Today, however, sailors from the USS Reagan say they were misled about how severe the situation was.
"TEPCO pursued a policy to cause rescuers, including the plaintiffs, to rush into an unsafe area which was too close to the FNPP [Fukushima Nuclear Power Plant] that had been damaged. Relying upon the misrepresentations regarding health and safety made by TEPCO … the US Navy was lulled into a false sense of security," the complaint states.
"Defendant TEPCO and the government of Japan, conspired and acted in concert, among other things, to create an illusory impression that the extent of the radiation that had leaked from the site of the FNPP was at levels that would not pose a threat to the plaintiffs, in order to promote its interests and those of the government of Japan, knowing that the information it disseminated was defective, incomplete and untrue, while omitting to disclose the extraordinary risks posed to the plaintiffs who were carrying out their assigned duties aboard the USS Ronald Reagan."
The complaint further alleges that TEPCO claimed the levels of radiation the sailors would be subjected to “would not cause any different or greater harm to them than they may have experienced on missions in the past,” though the Americans say otherwise.
"At all times relevant times, the defendant, TEPCO, was aware that exposure to even a low dose of radiation creates a danger to one's health and that it is important to accurately report actual levels,” the defendants say.

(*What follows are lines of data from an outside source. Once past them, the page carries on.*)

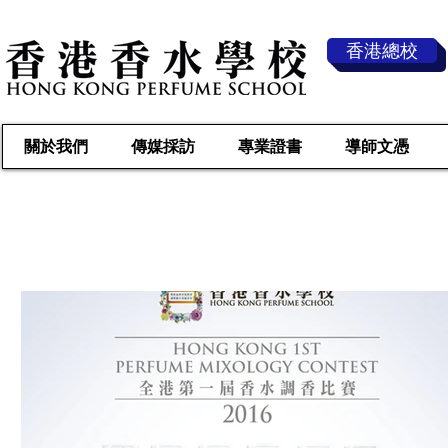
香港總校
關於我們
傳媒採訪
專業證書
導師文憑
傳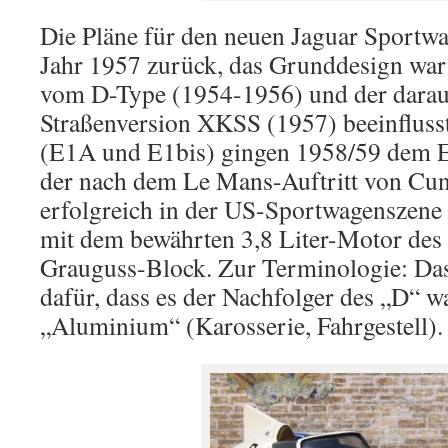
Die Pläne für den neuen Jaguar Sportwa
Jahr 1957 zurück, das Grunddesign war
vom D-Type (1954-1956) und der darau
Straßenversion XKSS (1957) beeinfluss
(E1A und E1bis) gingen 1958/59 dem 
der nach dem Le Mans-Auftritt von Cu
erfolgreich in der US-Sportwagenszene 
mit dem bewährten 3,8 Liter-Motor des
Grauguss-Block. Zur Terminologie: Das
dafür, dass es der Nachfolger des „D“ wa
„Aluminium“ (Karosserie, Fahrgestell).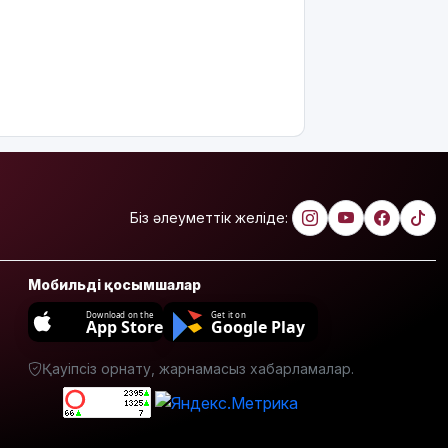
Ғалымдар
"ми
дамуына
еттен гөрі
қант
пайдалы"
деп жатыр
Атырауда
ер адам 12
жастағы
Біз әлеуметтік желіде:
қызды
алкогольге
жұмсап,
Мобильді қосымшалар
зорламақ
болған
Download on the
Get it on
App Store
Google Play
Жапонияда
жойқын
Қауіпсіз орнату, жарнамасыз хабарламалар.
тайфун:
жүздеген
рейс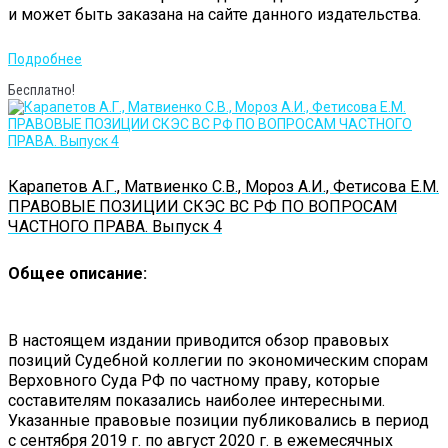
и может быть заказана на сайте данного издательства.
Подробнее
Бесплатно!
Карапетов А.Г., Матвиенко С.В., Мороз А.И., Фетисова Е.М.
ПРАВОВЫЕ ПОЗИЦИИ СКЭС ВС РФ ПО ВОПРОСАМ
ЧАСТНОГО ПРАВА. Выпуск 4
Общее описание:
В настоящем издании приводится обзор правовых
позиций Судебной коллегии по экономическим спорам
Верховного Суда РФ по частному праву, которые
составителям показались наиболее интересными.
Указанные правовые позиции публиковались в период
с сентября 2019 г. по август 2020 г. в ежемесячных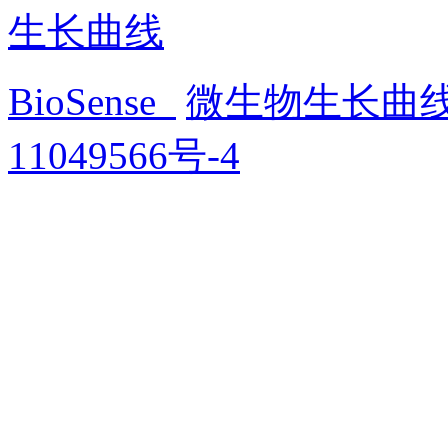
生长曲线
BioSense
微生物生长曲
11049566号-4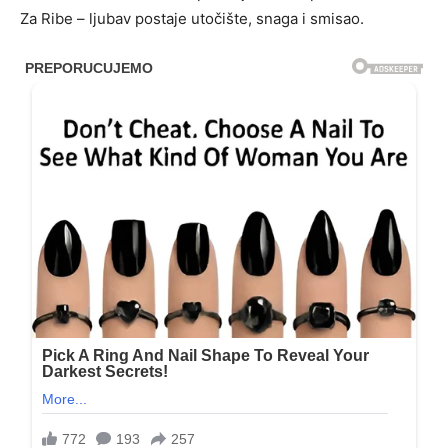
Za Ribe – ljubav postaje utočište, snaga i smisao.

"Defendants had actual and/or constructive knowledge of the properties of radiation that would ensure that, once released into the environment, radiation would spread further and in concentrations that would cause injury to the plaintiffs."
The sailors say they have put themselves in a situation where their potential to develop cancer has been enhanced and that they "face additional and irreparable harm to their life expectancy, which has been shortened and cannot be restored to its prior condition."
In August, over a year after the meltdown, fish were found near the site of the Fukushima plant containing with 258 times the level of contamination that the level government deems safe for consumption.